◆ Stored entries:
________

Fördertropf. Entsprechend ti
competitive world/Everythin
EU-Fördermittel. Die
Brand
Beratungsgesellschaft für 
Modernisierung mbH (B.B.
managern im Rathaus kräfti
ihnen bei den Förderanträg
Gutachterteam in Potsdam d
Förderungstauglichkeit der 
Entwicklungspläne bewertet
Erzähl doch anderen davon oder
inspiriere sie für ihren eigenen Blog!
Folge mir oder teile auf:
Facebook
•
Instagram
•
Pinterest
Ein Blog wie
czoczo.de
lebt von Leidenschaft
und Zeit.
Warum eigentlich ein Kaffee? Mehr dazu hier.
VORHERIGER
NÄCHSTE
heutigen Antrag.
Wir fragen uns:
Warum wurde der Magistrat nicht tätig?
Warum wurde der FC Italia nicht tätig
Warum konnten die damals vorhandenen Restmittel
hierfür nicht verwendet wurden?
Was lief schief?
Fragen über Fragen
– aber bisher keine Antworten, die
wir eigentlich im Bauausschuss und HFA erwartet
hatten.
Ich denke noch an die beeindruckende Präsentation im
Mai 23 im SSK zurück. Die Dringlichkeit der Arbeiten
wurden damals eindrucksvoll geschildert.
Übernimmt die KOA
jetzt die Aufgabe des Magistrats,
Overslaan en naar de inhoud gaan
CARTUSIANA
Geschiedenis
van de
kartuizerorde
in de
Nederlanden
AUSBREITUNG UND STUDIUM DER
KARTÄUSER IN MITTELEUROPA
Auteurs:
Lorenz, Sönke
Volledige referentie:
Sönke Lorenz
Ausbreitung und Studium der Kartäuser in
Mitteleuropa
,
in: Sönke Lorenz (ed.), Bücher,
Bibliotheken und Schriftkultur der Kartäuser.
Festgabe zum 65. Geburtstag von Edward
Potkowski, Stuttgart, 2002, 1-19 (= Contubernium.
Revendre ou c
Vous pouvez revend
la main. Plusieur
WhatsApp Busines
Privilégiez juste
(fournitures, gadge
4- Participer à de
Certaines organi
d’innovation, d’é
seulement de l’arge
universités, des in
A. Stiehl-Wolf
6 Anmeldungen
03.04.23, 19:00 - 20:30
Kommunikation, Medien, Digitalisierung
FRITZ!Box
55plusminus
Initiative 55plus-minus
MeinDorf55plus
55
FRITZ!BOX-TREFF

________

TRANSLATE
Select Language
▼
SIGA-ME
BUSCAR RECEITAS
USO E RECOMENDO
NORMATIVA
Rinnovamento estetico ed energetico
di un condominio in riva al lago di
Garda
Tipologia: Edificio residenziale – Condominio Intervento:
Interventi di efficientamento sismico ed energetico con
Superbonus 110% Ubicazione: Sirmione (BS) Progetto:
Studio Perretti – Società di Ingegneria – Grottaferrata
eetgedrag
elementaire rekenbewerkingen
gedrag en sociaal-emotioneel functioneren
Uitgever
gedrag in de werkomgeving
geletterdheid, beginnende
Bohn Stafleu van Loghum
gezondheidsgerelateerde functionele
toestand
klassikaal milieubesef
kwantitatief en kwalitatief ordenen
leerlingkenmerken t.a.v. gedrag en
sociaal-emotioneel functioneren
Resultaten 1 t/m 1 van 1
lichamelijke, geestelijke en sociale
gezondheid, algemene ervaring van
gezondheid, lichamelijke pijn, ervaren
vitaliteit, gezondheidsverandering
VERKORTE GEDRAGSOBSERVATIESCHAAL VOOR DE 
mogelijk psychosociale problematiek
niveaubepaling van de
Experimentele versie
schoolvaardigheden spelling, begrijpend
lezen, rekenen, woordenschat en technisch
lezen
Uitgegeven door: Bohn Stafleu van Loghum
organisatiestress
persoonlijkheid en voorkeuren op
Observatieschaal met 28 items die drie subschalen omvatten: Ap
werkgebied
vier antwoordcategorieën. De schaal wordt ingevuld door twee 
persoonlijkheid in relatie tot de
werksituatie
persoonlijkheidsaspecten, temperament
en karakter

________

◆ EXERCISE BRIEF: Starting at the line above that contains "lezen, rekenen, woordenschat en technisch", repeat each line exactly up to and including the line that contains "en karakter", and stop there.

◆ RESPONSE AREA:
lezen, rekenen, woordenschat en technisch
lezen
Uitgegeven door: Bohn Stafleu van Loghum
organisatiestress
persoonlijkheid en voorkeuren op
Observatieschaal met 28 items die drie subschalen omvatten: Ap
werkgebied
vier antwoordcategorieën. De schaal wordt ingevuld door twee 
persoonlijkheid in relatie tot de
werksituatie
persoonlijkheidsaspecten, temperament
en karakter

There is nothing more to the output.